The abortion case the supreme court will hear this term centers on the legality of a Mississippi law that can ban abortion at 15 weeks gestation. Roe gives pregnant women the right to an abortion up to roughly 24 weeks, or the point at which a fetus can live outside the womb.
The court’s decision to hear the case has alarmed reproductive rights advocates because it blatantly violates the standard set by Roe. Now, in the wake of Texas’s near-total abortion ban, the possibility that the court could overturn the constitutional right to abortion has come into sharp focus. Such a ruling could come in spite of polls that show most Americans believe abortion should be legal in most circumstances.
At the heart of Mitchell and Mortara’s argument in the Mississippi case lies the view that overturning Roe would not outlaw all abortion in the US, but would “merely” return the issue to individual states, which could individually decide whether to ban or restrict terminations. More than half of US states are hostile to abortion rights.
“But women who reside in those states can travel to pro-abortion states to get their abortions – and there is no shortage of ‘abortion funds’ throughout the country that are eager to pay the travel costs and abortion-related costs for indigent women who are seeking to abort their pregnancies,” they said.
Mitchell has been the subject of media attention since it became clear that he had helped devise the Texas law, which allows private citizens to sue anyone “aiding or abetting” a pregnant woman in obtaining an abortion past roughly six weeks.
This structure, which one legal expert called a “fig leaf” for the state, led to the supreme court’s refusal to block the law, with a 6-3 majority describing the law as presenting “complex antecedent procedural questions” that needed to be litigated.
Mitchell has been portrayed in some media accounts as an outsider in the conservative judicial network that has led the drive to seat anti-abortion judges and justices in the past decades. But an examination of Mitchell’s record has found that the former clerk for Antonin Scalia, the late conservative supreme court justice, has ties to groups and organizations that are at the heart of the conservative movement. Those organizations, in turn, have direct links to conservative members of the court.
In 2016, in emails that were released after a Freedom of Information Act request, Mitchell’s name was raised by Henry Butler, the then dean of the George Mason Law School, as a person that he and Leonard Leo, the head of the conservative Federalist Society, would consider hiring.
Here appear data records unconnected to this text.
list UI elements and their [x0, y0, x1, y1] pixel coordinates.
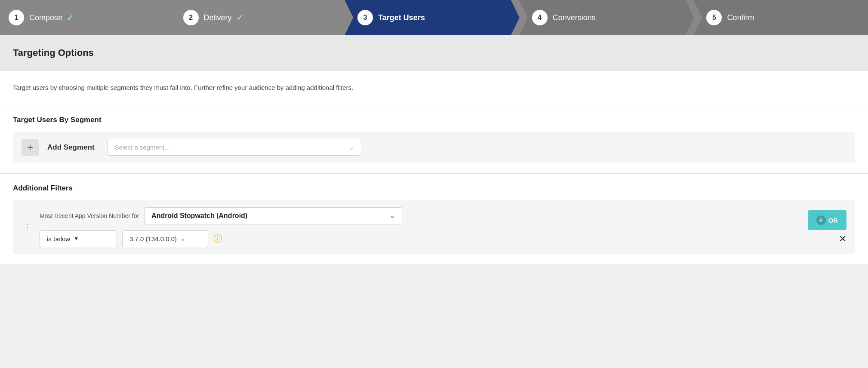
filter-row-top: Most Recent App Version Number for Andro… — [40, 207, 801, 224]
chevron-down-icon: ⌄ — [349, 144, 354, 151]
or-plus-icon: + — [816, 215, 826, 225]
info-icon[interactable]: ⓘ — [213, 233, 222, 245]
add-segment-row: + Add Segment Select a segment... ⌄ — [13, 132, 855, 163]
segment-select-placeholder: Select a segment... — [115, 144, 170, 151]
description-text: Target users by choosing multiple segmen… — [13, 83, 855, 93]
add-segment-plus-button[interactable]: + — [22, 139, 39, 156]
description-block: Target users by choosing multiple segmen… — [0, 71, 868, 105]
version-select-dropdown[interactable]: 3.7.0 (134.0.0.0) ⌄ — [122, 230, 208, 247]
wizard-step-3[interactable]: 3 Target Users — [345, 0, 520, 35]
drag-handle[interactable]: ⋮ — [22, 221, 33, 233]
filters-section-title: Additional Filters — [13, 184, 855, 193]
step-label-4: Conversions — [553, 13, 596, 22]
add-segment-label: Add Segment — [47, 143, 95, 152]
step-label-5: Confirm — [727, 13, 754, 22]
step-label-3: Target Users — [378, 13, 425, 22]
wizard-bar: 1 Compose ✓ 2 Delivery ✓ 3 Target Users … — [0, 0, 868, 35]
or-button[interactable]: + OR — [808, 210, 847, 230]
step-number-4: 4 — [532, 10, 548, 25]
segment-select-dropdown[interactable]: Select a segment... ⌄ — [108, 139, 361, 156]
step-check-1: ✓ — [67, 12, 74, 23]
filter-prefix-label: Most Recent App Version Number for — [40, 212, 139, 219]
filter-row-container: ⋮ Most Recent App Version Number for And… — [13, 200, 855, 254]
step-label-1: Compose — [29, 13, 62, 22]
step-label-2: Delivery — [204, 13, 232, 22]
filter-content: Most Recent App Version Number for Andro… — [40, 207, 801, 247]
wizard-step-2[interactable]: 2 Delivery ✓ — [170, 0, 345, 35]
or-button-label: OR — [828, 217, 838, 224]
step-number-1: 1 — [9, 10, 24, 25]
remove-filter-button[interactable]: ✕ — [839, 234, 846, 244]
filter-actions: + OR ✕ — [808, 210, 847, 244]
step-number-2: 2 — [183, 10, 199, 25]
condition-select-value: is below — [47, 235, 70, 242]
wizard-step-5[interactable]: 5 Confirm — [693, 0, 868, 35]
app-select-value: Android Stopwatch (Android) — [151, 212, 247, 220]
segment-section-title: Target Users By Segment — [13, 116, 855, 124]
app-chevron-down-icon: ⌄ — [390, 212, 395, 219]
close-icon: ✕ — [839, 233, 846, 244]
condition-arrow-icon: ▼ — [74, 236, 79, 242]
filter-row-bottom: is below ▼ 3.7.0 (134.0.0.0) ⌄ ⓘ — [40, 230, 801, 247]
wizard-step-1[interactable]: 1 Compose ✓ — [0, 0, 171, 35]
main-content: Targeting Options Target users by choosi… — [0, 35, 868, 264]
step-check-2: ✓ — [236, 12, 243, 23]
step-number-5: 5 — [706, 10, 722, 25]
condition-select-dropdown[interactable]: is below ▼ — [40, 230, 117, 247]
section-header: Targeting Options — [0, 35, 868, 71]
wizard-step-4[interactable]: 4 Conversions — [519, 0, 694, 35]
step-number-3: 3 — [357, 10, 373, 25]
version-chevron-down-icon: ⌄ — [180, 235, 185, 242]
app-select-dropdown[interactable]: Android Stopwatch (Android) ⌄ — [144, 207, 402, 224]
section-title: Targeting Options — [13, 47, 855, 58]
version-select-value: 3.7.0 (134.0.0.0) — [129, 235, 177, 242]
filters-section: Additional Filters ⋮ Most Recent App Ver… — [0, 174, 868, 264]
segment-section: Target Users By Segment + Add Segment Se… — [0, 105, 868, 174]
Leo, who is known to have selected a short list of potential supreme court nominees for Donald Trump when he entered office, has been credited by conservatives for building a court that would – someday – overturn Roe.
Friends and colleagues of Mitchell say that Mitchell and Leo do not have an especially close relationship.
In 2019 the powerful, conservative religious law group Alliance Defending Freedom (ADF) began paying Mitchell’s private law firm for services listed as “religious freedom”. The more than $36,517 payment came as Mitchell was simultaneously building case law on his unusual legal theory, the very same provision that would come to define Texas’s six-week abortion ban called SB8.
In an email, Mitchell declined to respond to the Guardian’s questions about the nature of his work for ADF.
ADF was in the spotlight in 2020 after it emerged that Trump’s final nominee to serve on the court, Amy Coney Barrett, was a paid speaker for a program run by ADF, which was established to inspire a “distinctly Christian worldview in every area of law”. The head of the organization, Michael Farris, attended the infamous Rose Garden event in which Barrett was nominated to replace Ruth Bader Ginsberg. The event would later emerge as a super spreader event in which multiple individuals, including possibly Trump, contracted Covid-19.